Friday, September 09, 2005
Friday Humor
Here is a little test that should help you decide.
Question: How do you tell the difference between Democrats, Republicans and Southern Republicans? The answer can be found by posing the following question:
The situation: You are walking down a deserted street with your wife and two small children. Suddenly, an Islamic terrorist with a huge knife comes around the corner, locks eyes with you, screams obscenities, praises Allah, raises the knife, and charges at you. You are carrying a loaded Glock .40 caliber pistol and you are an expert shot.
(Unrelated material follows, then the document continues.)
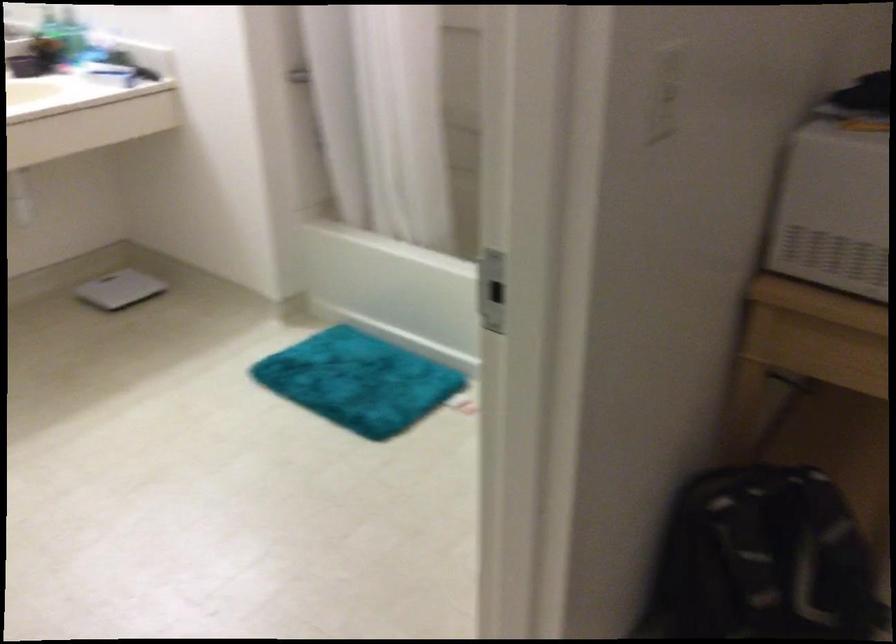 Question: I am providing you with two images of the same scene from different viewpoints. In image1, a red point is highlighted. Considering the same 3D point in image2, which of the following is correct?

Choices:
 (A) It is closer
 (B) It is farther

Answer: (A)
You have mere seconds before he reaches you and your family. What do you do?
Democrat's Answer:
- Well, that's not enough information to answer the question!
- Does the man look poor! Or oppressed?
- Have I ever done anything to him that would inspire him to attack?
- Could we run away?
- What does my wife think?
- What about the kids?
- Could I possibly swing the gun like a club and knock the knife out of his hand?
- What does the law say about this situation?
- Does the Glock have appropriate safety built into it?
- Why am I carrying a loaded gun anyway, and what kind of message does this send to society and to my children?
- Is it possible he'd be happy with just killing me?
- Does he definitely want to kill me, or would he be content just to wound me?
- If I were to grab his knees and hold on, could my family get away while he was stabbing me?
- Should I call 9-1-1?
- Why is this street so deserted?
- We need to raise taxes and make this a happier, healthier street to discourage such behavior.
- This is all so confusing! I need to debate this with some friends for few days and come to a consensus.
Republican's Answer:
BANG!
Southern Republican's Answer:
BANG! BANG! BANG! BANG! BANG! BANG! BANG! BANG! BANG! click.....(sounds of reloading)....BANG! BANG! BANG! BANG! BANG! BANG! BANG! BANG! BANG! click
Daughter: "Nice grouping, Daddy! Were those the Winchester Silver Tips or Hollow Points?"
DISCLAIMER: The source of this video is my wife, my blond wife.